Segment Start: Dataset extract
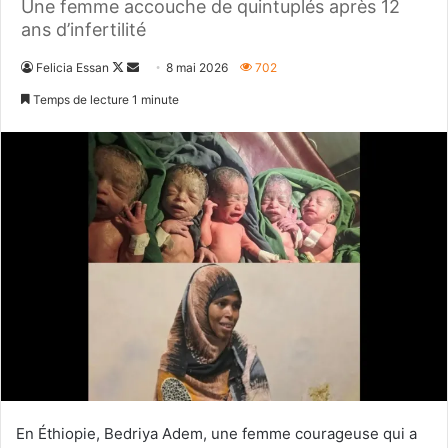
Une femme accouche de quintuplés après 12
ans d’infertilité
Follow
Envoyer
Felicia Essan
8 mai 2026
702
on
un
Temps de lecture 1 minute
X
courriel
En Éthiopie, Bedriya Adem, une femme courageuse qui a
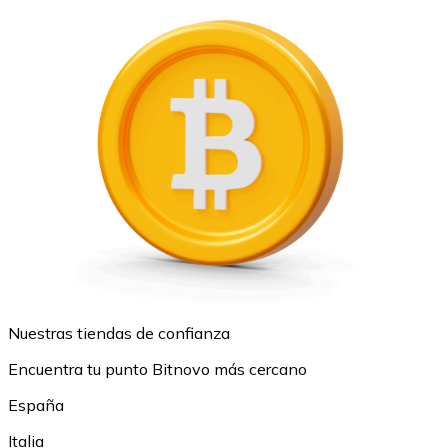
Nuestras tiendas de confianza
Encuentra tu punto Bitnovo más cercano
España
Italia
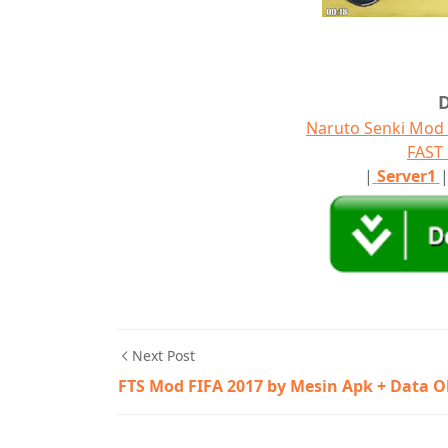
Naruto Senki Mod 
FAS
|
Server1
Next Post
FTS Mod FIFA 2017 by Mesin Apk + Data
Segment End: Dataset extract
**Task goal:** Show all lines of the material in which the word "femme" can be found.

**Solution to this problem:**
Une femme accouche de quintuplés après 12
En Éthiopie, Bedriya Adem, une femme courageuse qui a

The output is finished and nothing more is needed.